Diperbarui: 17 Juni 2015   09:34

Kompasiana adalah platform blog. Konten ini menjadi tanggung jawab bloger dan tidak mewakili pandangan redaksi Kompas.

Bagikan ide kreativitasmu dalam bentuk konten di Kompasiana | Sumber gambar: Freepik

"Awal keberangkatanku ke negeri tandus ini memang sudah aku niatkan dalam hati. Tujuan sebenarnya menghapus stigma, pemikiran dangkal orang kebanyakan kalau kuliah diluar negeri itu hanya milik orang berduit, kaya atau orang kota. Namun, sebenarnya pandangan itu salah. Semua orang berhak mencecap pendidikan tanpa memandang apapun status sosialnya, dimanapun domisilinya. Bukankah pendidikan ada untuk semua bangsa."

Aku terlahir dari keluarga sederhana. Bapakku guru, sedang Ibuku cuma seorang ibu rumah tangga. Dikampungku, sejauh yang kupantau para orangtua tidak begitu berhasrat menyekolahkan anaknya sampai ke jenjang yang lebih tinggi. Semasa SMA dulu, aku pernah tanya beberapa teman selepas SMA mau lanjut kemana. Jawab mereka bermacam-macam. Ada yang ingin kerja, menikah, melanjutkan usaha orangtua dan lain sebagainya. Aku sempat bertanya, apakah tidak ada rencana untuk lanjut?. “syukur aku bisa sekolah sampai SMA, daripada tidak sama sekali?” tambah teman yang lain.

Harus kuakui sebenarnya orang-orang dikampungmu memang tidak terlalu menuntut anak untuk sekolah tinggi-tinggi. Sepengamatanku para orangtua yang punya harta melimpah, tanah yang luas namun semua anaknya tak satupun yang sekolah. Ada pula para orangtua yang hidup dibawah garis kemiskinan masih sangat bersemangat mendukung anaknya sekolah tinggi-tinggi. Bahkan rela menjadi buruh kasar. Namun justru sebaliknya, adapula anak yang tahu diri dan menyusahkan orangtuanya. Bolos sekolah, tidak masuk kelas saat mata pelajaran berlangsung, nongkrong di kantin, atau ongkang kaki dikontrakan. Padahal orangtuanya pontang panting cara duit hanya memenuhi kehidupan dan sekolahnya. Rela menahan hujan, terik matahari diladang sendiri atau diladang orang. Atau bisa jadi si anak memang tak punya pikiran sama sekali.

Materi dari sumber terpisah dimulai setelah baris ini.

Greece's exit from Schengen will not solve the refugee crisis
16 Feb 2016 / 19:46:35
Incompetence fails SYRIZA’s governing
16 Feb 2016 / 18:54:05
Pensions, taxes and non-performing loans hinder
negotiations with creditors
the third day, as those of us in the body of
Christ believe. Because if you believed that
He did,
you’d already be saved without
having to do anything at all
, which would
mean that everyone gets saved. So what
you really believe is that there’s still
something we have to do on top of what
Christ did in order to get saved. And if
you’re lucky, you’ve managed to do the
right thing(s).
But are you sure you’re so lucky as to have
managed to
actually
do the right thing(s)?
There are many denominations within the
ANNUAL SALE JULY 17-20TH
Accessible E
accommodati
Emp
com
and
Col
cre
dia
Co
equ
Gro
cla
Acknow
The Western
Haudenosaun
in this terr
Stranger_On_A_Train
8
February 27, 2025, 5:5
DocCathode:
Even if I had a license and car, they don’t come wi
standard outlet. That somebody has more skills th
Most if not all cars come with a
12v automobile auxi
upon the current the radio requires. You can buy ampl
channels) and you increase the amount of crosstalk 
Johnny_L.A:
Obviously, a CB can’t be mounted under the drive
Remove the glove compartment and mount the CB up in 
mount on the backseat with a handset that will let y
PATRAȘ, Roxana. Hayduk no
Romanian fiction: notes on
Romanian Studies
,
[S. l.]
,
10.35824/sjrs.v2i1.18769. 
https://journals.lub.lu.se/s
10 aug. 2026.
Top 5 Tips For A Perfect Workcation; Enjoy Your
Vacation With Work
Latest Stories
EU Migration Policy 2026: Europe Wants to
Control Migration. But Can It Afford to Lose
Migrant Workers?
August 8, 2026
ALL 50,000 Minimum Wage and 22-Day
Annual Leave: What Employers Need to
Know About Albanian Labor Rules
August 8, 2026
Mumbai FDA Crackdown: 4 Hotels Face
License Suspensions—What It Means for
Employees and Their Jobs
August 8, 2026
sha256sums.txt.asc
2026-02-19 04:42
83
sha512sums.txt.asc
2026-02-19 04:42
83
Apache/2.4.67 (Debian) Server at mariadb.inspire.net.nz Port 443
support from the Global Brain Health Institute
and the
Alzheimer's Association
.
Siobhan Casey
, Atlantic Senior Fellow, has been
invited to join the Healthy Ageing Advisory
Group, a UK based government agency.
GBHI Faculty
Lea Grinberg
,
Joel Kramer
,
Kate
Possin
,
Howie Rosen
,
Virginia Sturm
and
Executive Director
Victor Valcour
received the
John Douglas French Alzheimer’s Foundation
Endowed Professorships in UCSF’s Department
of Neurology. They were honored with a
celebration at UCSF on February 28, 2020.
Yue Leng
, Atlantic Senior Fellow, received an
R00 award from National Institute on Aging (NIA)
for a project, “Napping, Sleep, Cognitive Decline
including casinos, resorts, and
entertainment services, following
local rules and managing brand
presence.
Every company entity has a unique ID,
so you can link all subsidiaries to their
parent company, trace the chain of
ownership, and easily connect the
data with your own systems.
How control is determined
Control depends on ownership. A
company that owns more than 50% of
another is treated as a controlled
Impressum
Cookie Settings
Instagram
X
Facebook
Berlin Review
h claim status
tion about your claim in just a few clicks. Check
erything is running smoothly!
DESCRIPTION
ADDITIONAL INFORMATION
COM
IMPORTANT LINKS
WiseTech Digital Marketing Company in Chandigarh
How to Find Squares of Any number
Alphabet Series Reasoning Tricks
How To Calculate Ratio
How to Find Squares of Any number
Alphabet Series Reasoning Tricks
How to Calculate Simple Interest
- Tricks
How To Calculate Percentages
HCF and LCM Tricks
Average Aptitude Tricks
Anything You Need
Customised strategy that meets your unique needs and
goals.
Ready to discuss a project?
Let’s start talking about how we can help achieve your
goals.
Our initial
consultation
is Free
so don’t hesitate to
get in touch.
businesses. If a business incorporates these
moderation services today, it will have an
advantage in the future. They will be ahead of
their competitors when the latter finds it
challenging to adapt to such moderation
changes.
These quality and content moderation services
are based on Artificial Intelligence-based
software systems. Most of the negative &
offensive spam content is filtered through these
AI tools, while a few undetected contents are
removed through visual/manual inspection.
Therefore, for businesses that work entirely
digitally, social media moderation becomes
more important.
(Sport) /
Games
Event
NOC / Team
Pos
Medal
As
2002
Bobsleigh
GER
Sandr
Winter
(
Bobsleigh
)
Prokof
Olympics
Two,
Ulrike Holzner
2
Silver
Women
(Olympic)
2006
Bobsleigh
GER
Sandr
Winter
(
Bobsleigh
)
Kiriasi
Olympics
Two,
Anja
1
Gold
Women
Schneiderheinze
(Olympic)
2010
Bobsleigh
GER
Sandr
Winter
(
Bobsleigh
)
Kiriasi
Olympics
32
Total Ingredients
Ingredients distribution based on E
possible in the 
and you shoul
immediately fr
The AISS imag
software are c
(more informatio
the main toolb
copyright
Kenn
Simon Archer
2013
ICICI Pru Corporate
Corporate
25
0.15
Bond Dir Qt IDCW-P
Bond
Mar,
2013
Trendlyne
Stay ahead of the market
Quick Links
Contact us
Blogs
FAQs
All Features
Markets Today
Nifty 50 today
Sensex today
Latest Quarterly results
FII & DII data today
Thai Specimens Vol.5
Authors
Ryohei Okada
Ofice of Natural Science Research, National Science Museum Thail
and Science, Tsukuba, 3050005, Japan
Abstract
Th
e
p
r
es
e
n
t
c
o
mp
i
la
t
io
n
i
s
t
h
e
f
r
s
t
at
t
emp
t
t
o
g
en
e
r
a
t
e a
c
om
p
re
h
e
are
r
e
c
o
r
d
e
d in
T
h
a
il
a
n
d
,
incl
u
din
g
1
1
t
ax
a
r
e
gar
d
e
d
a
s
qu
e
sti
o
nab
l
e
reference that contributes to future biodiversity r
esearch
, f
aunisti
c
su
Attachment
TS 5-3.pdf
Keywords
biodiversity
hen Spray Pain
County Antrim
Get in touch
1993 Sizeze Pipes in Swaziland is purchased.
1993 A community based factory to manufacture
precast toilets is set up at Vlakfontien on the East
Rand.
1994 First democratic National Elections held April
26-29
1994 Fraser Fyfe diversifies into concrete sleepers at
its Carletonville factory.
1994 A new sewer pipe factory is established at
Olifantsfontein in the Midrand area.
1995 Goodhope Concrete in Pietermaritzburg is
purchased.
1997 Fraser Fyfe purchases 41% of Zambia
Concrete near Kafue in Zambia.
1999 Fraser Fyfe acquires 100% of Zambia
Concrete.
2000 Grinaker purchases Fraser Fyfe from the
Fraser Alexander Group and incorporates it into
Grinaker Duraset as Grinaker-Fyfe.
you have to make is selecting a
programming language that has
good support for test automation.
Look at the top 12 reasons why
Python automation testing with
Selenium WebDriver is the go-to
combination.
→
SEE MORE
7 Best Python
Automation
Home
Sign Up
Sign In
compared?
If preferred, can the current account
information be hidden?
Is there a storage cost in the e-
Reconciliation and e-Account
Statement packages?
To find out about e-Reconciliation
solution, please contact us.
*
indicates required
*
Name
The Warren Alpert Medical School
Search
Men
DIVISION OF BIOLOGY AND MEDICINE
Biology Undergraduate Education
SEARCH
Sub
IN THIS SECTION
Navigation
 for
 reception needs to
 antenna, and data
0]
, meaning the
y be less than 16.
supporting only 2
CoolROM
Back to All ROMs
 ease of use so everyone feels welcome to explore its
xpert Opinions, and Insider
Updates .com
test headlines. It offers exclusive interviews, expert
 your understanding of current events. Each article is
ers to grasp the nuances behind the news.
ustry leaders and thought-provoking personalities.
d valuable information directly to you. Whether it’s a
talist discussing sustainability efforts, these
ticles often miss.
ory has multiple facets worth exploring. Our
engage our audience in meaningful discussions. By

Sejak kecil aku memang diajar untuk tahu bersikap dan tahu diri. Bapakku selalu bilang pada kami: “Au tikki gelleng sahat tu parguruan tinggi sitaon na haccit do au. Soadong sibaenon omakku lao parsikkolahon hami anakna. Dipaborhat natua-tua tu pangarantoan holan modal tangiang do. Huingot dope tikki pas sikkola iba tu kota Medan, haccit do parngoluanku. Manarik angkot asa boi lao parngoluan..,”ungkap bapakku.

Begitu pahitnya sebenarnya perjalanan hidup bapakku sedari kecil sampai pada menginjakkan kaki di perguruan tinggi. Dia harus berjibaku melawan kerasnya hidup di kota. Hampir semua pekerjaan pernah dilakukannya. Dari supir angkut, buruh kasar dan lainnya. Aku kagum dengan kegigihannya. Dia sosok yang penyabar, baik hati dan ulet.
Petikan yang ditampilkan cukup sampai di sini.